*** Opening of RECORDS PROVIDED ***

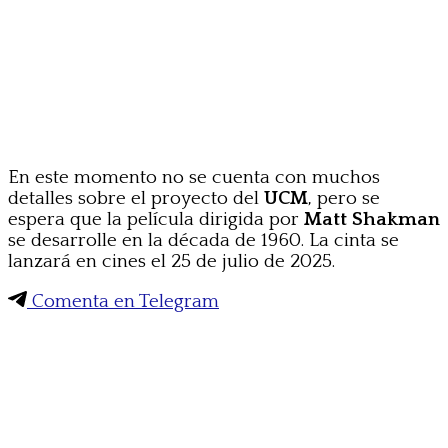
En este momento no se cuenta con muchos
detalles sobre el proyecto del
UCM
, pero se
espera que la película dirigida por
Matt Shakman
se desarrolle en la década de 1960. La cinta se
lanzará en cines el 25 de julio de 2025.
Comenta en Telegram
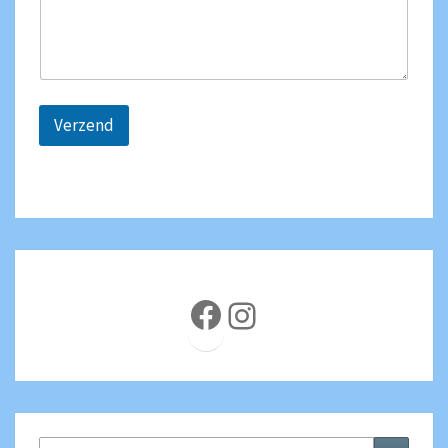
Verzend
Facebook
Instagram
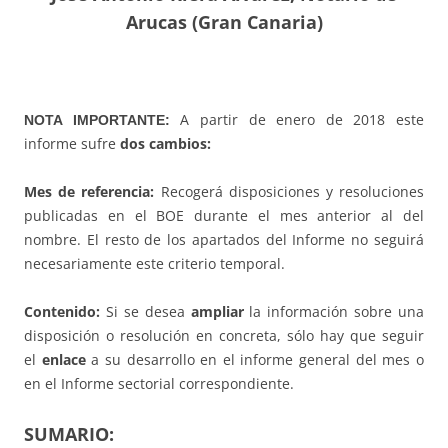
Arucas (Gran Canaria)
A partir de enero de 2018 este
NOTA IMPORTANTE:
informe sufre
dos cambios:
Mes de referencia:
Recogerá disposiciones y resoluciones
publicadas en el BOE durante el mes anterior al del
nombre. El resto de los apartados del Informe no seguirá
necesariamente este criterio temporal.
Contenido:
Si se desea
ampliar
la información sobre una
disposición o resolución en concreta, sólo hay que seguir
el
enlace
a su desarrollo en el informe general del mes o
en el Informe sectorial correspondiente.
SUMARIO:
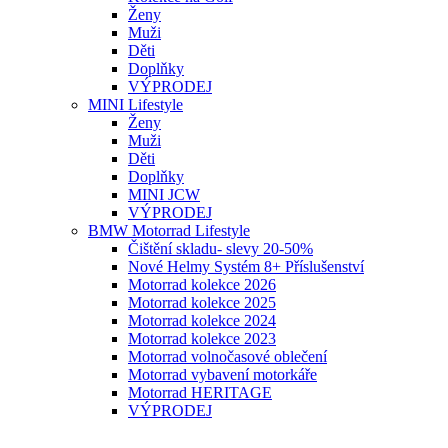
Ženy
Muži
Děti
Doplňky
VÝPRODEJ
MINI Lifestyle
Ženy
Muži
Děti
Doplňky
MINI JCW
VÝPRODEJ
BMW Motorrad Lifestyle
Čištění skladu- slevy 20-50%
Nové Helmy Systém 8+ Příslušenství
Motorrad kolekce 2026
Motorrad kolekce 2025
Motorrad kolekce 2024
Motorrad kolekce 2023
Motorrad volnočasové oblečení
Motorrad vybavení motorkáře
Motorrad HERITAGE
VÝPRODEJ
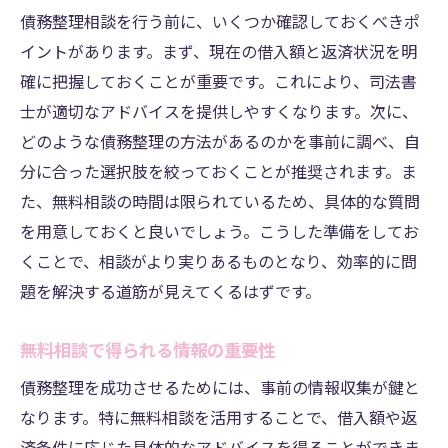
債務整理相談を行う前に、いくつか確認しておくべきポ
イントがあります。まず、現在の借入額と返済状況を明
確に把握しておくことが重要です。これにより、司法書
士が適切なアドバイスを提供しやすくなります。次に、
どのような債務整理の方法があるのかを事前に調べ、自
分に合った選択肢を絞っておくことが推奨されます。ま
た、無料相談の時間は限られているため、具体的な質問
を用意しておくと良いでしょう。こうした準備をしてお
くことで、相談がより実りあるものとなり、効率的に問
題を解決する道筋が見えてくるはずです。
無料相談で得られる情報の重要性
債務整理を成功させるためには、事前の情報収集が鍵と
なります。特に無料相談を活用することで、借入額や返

*** Close of RECORDS PROVIDED ***

> [EXERCISE DIRECTIONS] In the data above, start at the line that has "Arucas (Gran Canaria)", stop after the line that has "Si se desea", and print every line in between exactly as it stands.

> [ANSWER TO THIS TASK]
Arucas (Gran Canaria)
A partir de enero de 2018 este
NOTA IMPORTANTE:
informe sufre
dos cambios:
Mes de referencia:
Recogerá disposiciones y resoluciones
publicadas en el BOE durante el mes anterior al del
nombre. El resto de los apartados del Informe no seguirá
necesariamente este criterio temporal.
Contenido:
Si se desea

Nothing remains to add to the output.